Moody’s Investors Service   Ba2 to Ba1
Standard and Poor’s   B+ to BB- 
Fitch Ratings   BB+ to BBB- 
     Currently, the Standard and Poor’s evaluation of our credit rating is “positive outlook,” and the Fitch Ratings and Moody’s Investors Service evaluations of our credit rating are “stable outlook.”
CAPITAL EXPENDITURES
     Our expenditures for property, plant and equipment additions were $473.6 million, $137.2 million and $102.2 million for 2006, 2005 and 2004, respectively. The increase in expenditures during 2006 is primarily due to the Capacity Replacement and Parachute Projects. (See “Item 1. Business – Capital Projects” on page 2.) We filed a rate case on June 30, 2006 to recover the cost of property, plant, and equipment placed into service as of December 31, 2006. Our new rates became effective on January 1, 2007, subject to refund. We anticipate 2007 capital expenditures will be between $115 million and $145 million.
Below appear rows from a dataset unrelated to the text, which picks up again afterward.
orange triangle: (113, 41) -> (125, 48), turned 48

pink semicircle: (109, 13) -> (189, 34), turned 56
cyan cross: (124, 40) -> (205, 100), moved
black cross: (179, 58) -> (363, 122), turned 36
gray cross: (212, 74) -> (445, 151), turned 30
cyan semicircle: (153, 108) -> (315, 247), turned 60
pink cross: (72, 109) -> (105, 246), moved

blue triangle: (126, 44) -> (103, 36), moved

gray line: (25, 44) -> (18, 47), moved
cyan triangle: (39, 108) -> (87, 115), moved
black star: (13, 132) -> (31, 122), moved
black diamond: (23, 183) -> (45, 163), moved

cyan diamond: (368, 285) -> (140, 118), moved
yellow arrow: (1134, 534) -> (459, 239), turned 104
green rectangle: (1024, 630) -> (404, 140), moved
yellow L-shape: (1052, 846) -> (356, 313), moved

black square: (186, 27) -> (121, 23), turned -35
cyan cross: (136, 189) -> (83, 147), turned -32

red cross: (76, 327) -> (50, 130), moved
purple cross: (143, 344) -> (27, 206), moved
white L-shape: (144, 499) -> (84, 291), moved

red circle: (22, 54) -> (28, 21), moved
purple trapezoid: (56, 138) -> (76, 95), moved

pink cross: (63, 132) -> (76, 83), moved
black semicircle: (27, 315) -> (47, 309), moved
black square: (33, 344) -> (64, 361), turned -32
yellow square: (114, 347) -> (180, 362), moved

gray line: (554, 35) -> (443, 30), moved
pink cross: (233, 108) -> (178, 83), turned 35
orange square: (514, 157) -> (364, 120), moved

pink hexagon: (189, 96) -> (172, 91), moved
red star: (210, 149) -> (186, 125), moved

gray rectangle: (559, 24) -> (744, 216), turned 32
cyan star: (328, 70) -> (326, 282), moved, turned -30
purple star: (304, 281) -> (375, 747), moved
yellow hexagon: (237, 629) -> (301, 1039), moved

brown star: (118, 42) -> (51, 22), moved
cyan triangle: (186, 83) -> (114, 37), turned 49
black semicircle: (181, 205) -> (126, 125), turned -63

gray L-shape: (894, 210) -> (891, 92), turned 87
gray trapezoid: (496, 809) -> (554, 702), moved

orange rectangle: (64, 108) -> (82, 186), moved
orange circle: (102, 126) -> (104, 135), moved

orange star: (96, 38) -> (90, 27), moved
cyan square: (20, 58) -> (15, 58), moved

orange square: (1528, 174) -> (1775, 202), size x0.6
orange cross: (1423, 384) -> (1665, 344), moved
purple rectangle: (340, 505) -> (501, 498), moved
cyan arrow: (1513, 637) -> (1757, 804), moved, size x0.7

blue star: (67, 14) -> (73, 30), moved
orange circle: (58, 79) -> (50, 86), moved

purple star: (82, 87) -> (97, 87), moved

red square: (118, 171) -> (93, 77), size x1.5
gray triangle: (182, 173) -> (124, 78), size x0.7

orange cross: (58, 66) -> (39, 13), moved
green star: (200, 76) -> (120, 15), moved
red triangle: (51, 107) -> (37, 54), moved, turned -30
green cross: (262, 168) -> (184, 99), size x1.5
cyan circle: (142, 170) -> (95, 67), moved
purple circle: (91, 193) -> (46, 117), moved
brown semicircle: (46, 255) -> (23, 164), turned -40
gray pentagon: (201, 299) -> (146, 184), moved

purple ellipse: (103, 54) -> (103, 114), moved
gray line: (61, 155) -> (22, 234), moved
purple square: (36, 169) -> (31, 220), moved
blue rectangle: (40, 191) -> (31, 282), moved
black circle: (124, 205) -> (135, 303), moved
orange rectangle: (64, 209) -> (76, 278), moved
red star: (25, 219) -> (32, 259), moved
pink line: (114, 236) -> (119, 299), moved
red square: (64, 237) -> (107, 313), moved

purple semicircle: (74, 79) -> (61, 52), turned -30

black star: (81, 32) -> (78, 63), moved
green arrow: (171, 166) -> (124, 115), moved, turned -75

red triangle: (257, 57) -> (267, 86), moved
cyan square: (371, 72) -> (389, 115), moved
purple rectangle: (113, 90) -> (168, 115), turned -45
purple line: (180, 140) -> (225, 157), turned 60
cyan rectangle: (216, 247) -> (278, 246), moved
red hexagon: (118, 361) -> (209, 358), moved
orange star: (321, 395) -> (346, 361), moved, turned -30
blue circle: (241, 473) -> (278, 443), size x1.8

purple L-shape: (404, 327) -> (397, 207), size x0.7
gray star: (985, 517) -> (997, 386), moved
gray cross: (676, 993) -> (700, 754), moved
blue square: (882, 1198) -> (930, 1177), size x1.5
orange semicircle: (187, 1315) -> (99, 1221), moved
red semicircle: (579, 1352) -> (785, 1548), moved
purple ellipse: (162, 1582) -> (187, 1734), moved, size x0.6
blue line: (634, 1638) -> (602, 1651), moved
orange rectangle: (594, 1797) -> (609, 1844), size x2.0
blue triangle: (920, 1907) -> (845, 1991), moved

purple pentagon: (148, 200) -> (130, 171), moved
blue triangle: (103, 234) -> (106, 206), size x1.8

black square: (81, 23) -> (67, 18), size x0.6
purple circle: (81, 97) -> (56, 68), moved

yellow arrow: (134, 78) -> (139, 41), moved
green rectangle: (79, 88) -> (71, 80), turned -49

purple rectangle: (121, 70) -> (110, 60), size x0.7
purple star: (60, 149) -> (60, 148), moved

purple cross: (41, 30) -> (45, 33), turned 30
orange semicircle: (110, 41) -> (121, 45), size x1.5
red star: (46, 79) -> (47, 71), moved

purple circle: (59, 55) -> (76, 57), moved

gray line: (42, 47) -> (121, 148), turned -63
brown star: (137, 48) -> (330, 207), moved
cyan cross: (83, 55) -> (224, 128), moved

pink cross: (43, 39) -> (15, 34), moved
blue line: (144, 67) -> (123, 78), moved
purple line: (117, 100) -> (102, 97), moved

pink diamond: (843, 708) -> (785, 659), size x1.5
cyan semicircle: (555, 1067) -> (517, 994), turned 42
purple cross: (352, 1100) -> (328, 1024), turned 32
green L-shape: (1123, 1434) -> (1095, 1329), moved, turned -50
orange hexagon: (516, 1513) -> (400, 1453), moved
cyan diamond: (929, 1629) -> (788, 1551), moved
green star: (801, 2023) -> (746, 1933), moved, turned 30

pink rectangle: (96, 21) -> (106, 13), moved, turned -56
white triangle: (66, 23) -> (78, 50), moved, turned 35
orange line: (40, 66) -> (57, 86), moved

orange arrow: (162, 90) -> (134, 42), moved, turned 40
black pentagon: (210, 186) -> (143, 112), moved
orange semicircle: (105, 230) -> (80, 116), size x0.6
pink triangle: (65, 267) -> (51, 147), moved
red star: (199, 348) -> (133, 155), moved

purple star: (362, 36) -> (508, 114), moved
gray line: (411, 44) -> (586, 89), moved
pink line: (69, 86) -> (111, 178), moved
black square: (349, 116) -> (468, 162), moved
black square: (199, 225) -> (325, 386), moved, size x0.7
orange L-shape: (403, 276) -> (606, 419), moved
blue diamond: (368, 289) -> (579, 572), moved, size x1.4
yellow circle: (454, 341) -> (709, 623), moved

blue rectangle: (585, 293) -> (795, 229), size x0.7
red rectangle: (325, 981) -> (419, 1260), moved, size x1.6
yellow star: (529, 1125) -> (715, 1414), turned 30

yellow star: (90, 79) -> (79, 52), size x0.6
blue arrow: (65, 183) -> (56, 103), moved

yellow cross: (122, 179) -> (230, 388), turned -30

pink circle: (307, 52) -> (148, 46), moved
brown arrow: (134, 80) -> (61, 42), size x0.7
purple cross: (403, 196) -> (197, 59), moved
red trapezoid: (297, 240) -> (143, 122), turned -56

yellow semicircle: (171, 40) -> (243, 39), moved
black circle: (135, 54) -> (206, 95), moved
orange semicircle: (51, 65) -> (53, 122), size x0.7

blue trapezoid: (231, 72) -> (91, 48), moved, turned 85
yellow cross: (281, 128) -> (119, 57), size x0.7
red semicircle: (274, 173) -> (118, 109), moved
These expenditures will include maintenance capital expenditures, including expenditures required for the Pipeline Safety Improvement Act of 2002, and the Parachute Lateral Project.
OTHER
Contractual Obligations
     The table below summarizes the maturity dates of the more significant contractual obligations and commitments by period (in millions of dollars).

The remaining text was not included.